This project explores a dataset of >150000 Kickstarter projects. Probably the most popular crowdfunding site. The dataset was obtained by querying directly the (undocumented) kickstarter API.The dataset contains information the project goal, the outcome (successfull, failed, how much was in the end pledged for, backers count), project location, the category, when it was created and also some extra information about the creator for a part of the projects. Can we use all this information to understand the recipe for a successful project?
First, let’s take a look at some basic statistics / numbers about the dataset.
Features in the dataset:
## [1] "id" "backers_count"
## [3] "country" "creator.failed_experience"
## [5] "creator.id" "creator.successful_experience"
## [7] "creator.total_experience" "currency"
## [9] "deadline" "goal"
## [11] "launched_at" "pledged"
## [13] "slug" "spotlight"
## [15] "state" "static_usd_rate"
## [17] "usd_goal" "usd_pledged"
## [19] "category_name" "location_country"
## [21] "location_type" "location_name"
## [23] "category_parent" "launched_at_month"
## [25] "launched_at_year" "launched_weekday"
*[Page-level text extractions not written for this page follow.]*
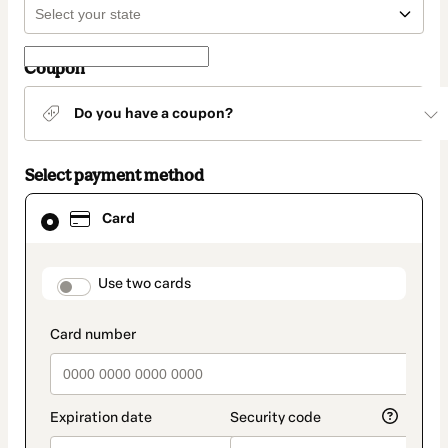
Coupon
Do you have a coupon?
Select payment method
Card
Card
selected
as
payment
method
payment_data.section_title_v2
Use two cards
## [27] "deadline_weekday"
There are 145508 projects in the dataset. These projects are distributed among successful* and not successful** projects like:
## canceled failed live successful suspended
## 7712 64746 0 72621 429
The top 10 categories of projects are:
## art comics crafts dance design
## 13948 4972 3804 2549 6112
## fashion film & video food games journalism
## 6867 22150 7684 10744 2260
And the top 10 countries where the projects are located in:
## US GB CA AU NL NZ DE SE FR IT
## 120590 10852 4710 2200 769 457 346 301 291 271
How many project are successful, how many failed?
There are five states: successful, failed, canceled, suspended and live. For the rest of this analysis, let’s focus on successful and for whatever reason unsuccessful projects. Thus we wrap up failed, canceled and suspended into a new variable ‘unsuccessful’.
## failed successful
## 64746 72621
From which country are most projects coming from?
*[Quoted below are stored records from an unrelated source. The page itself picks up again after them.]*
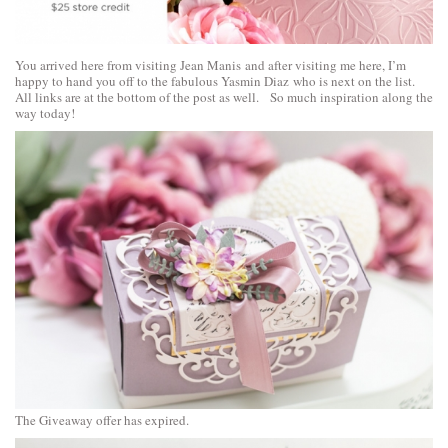
You arrived here from visiting
Jean Manis
and after visiting me here, I’m
happy to hand you off to the fabulous
Yasmin Diaz
who is next on the list.
All links are at the bottom of the post as well. So much inspiration along the
way today!
The Giveaway offer has expired.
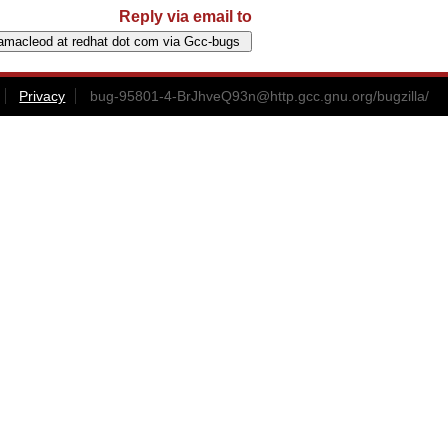
Reply via email to
Privacy
bug-95801-4-BrJhveQ93n@http.gcc.gnu.org
/bugzilla/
By a large margin the most projects come from the USA. Let’s check how they are distributed within the USA:
Most projects come from Los Angeles. However if we add Brooklyn to New York, New York actually wins by a large margin. Third and fourth place go to Chicago and San Francisco, each with less than half the projects from LA.
Lets fix Brooklyn and New York
Let’s look at the distribution of project goals and what people actually pledged for:
summary(ks$usd_goal)
## Min. 1st Qu. Median Mean 3rd Qu. Max.
## 0 1608 5000 31170 10520 125000000
summary(ks$usd_pledged)
## Min. 1st Qu. Median Mean 3rd Qu. Max.
## 0 120 1496 10570 5796 20340000
Most of the projects have a goal of less than $5000. The goals histogram shows discrete jumps, round values for the goals are preferred over random goals. Both distributions look similar to an exponential distribution, with the pledged distribution dropping faster from zero, most projects receive less than $1300.
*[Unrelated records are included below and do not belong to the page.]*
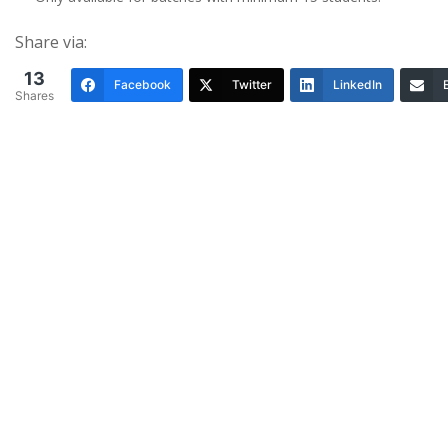
Share via:
13
Facebook
Twitter
LinkedIn
Shares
If we switch to a logarithmic scale, the two distributions look more linear. The pledged for distribution also shows discrete jumps at round values, presumably those are successful projects that just reached their goal.
Let’s create a new variable: percentage of goal achieved. This allows us to compare projects of different sizes. We divide pledged by goal and multiply it by 100 to get percentage of the project goal reached.
and it’s distribution looks like:
Clearly we are looking here at the superposition of two distributions that both look like they are very close to an exponential distribution.
This is the superposition of successful and failed projects. Projects that reach 100% become successful.
summary(filter(ks, state=='successful')$goal_reached)
## Min. 1st Qu. Median Mean 3rd Qu. Max.
## 46 104 115 505 150 4154000
summary(filter(ks, state=='failed')$goal_reached)
## Min. 1st Qu. Median Mean 3rd Qu. Max.
## 0.00000 0.05714 2.06700 9.41800 12.27000 108.00000
Most of the failed projects raised pretty much nothing. The lack of projects between 50% and 100% is somewhat surprising. Apparently, projects that made it so far have enough momentum not to fail.
The feature backers_count tells us how many people pledged money for a project. Let’s take a look at it’s distribution:
summary(ks$backers_count)
## Min. 1st Qu. Median Mean 3rd Qu. Max.
## 0.0 4.0 26.0 134.7 81.0 219400.0
Again we find an exponential like, very narrow, distribution. Most projects have less than 23 backers, and the likelyhood to receive more than 100 backers are pretty slim.
Let’s create a new feature: the amount pledged per individual backer. We divide the amount pledged per project by the backers count.
and it’s distribution looks like:
summary(ks$pledged_backer)
## Min. 1st Qu. Median Mean 3rd Qu. Max.
## 0.00 22.22 45.91 66.49 78.77 10000.00
Most get around $45 per backer. The distribution is rather narrow, the money that individual backers are willing to pledge doesn’t vary too much.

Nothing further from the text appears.